Exercise requirements ▸ Locate the line containing "传真:025-83455155" in the entries below, then retype it and every later line exactly, leaving out pictures.

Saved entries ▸
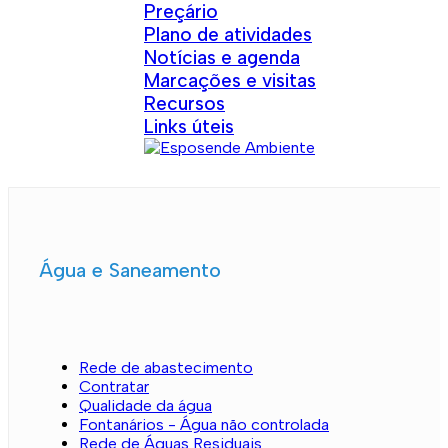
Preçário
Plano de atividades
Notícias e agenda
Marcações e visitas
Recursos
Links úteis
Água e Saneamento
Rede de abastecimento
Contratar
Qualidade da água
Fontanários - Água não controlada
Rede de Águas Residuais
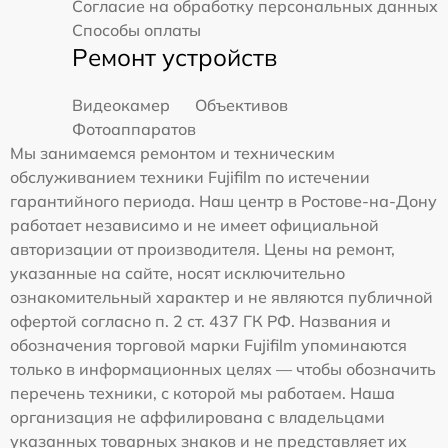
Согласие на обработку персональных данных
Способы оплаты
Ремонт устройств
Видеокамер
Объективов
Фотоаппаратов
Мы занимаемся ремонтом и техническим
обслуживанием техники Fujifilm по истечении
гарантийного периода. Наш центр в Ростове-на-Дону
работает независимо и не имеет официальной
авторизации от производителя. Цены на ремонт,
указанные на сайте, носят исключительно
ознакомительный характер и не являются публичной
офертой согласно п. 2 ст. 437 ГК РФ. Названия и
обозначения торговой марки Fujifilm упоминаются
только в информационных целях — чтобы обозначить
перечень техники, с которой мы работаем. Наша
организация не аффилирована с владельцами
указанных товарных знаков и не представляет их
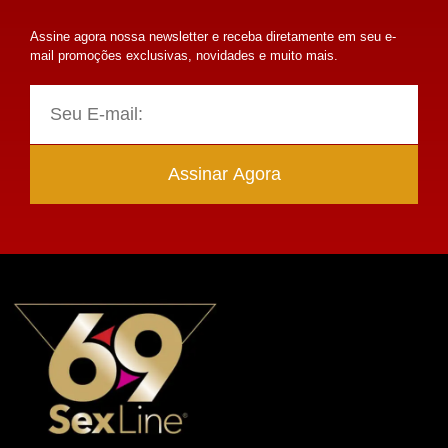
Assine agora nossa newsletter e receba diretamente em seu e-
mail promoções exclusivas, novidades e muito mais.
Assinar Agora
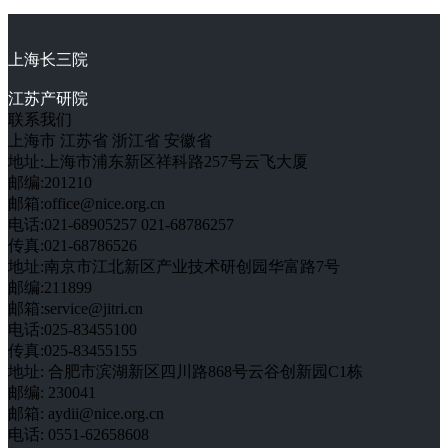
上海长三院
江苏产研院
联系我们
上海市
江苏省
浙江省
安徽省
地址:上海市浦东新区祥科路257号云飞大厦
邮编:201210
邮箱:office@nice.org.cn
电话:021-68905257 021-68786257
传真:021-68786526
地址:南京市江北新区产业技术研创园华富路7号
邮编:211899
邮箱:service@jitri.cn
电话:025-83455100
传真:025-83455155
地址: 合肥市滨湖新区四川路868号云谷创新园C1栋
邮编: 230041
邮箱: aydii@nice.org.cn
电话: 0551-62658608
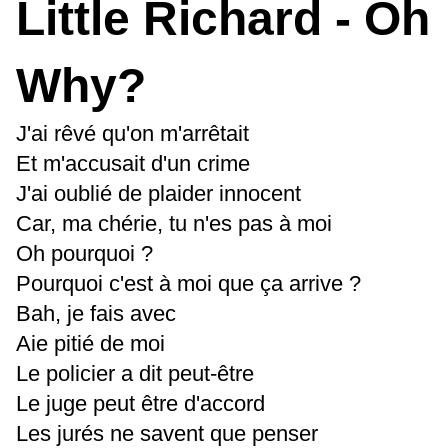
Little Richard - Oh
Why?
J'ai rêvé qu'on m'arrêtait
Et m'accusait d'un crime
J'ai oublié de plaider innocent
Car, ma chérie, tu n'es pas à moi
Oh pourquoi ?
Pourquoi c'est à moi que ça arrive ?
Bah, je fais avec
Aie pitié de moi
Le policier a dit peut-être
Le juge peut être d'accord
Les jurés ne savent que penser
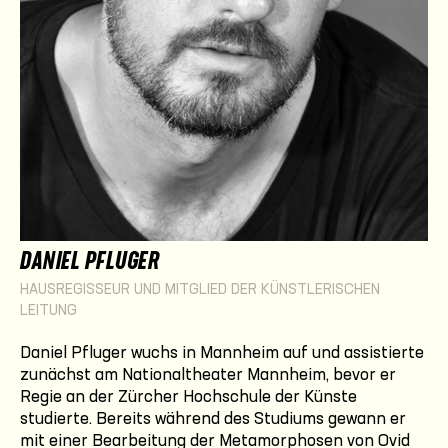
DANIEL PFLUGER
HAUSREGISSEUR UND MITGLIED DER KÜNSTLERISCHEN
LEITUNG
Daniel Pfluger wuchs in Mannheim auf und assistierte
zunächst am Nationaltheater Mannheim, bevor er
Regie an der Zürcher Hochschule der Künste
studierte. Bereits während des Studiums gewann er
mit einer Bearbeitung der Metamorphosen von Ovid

Solution ▸
传真:025-83455155
地址: 合肥市滨湖新区四川路868号云谷创新园C1栋
邮编: 230041
邮箱: aydii@nice.org.cn
电话: 0551-62658608
Little Richard - Oh
Why?
J'ai rêvé qu'on m'arrêtait
Et m'accusait d'un crime
J'ai oublié de plaider innocent
Car, ma chérie, tu n'es pas à moi
Oh pourquoi ?
Pourquoi c'est à moi que ça arrive ?
Bah, je fais avec
Aie pitié de moi
Le policier a dit peut-être
Le juge peut être d'accord
Les jurés ne savent que penser
DANIEL PFLUGER
HAUSREGISSEUR UND MITGLIED DER KÜNSTLERISCHEN
LEITUNG
Daniel Pfluger wuchs in Mannheim auf und assistierte
zunächst am Nationaltheater Mannheim, bevor er
Regie an der Zürcher Hochschule der Künste
studierte. Bereits während des Studiums gewann er
mit einer Bearbeitung der Metamorphosen von Ovid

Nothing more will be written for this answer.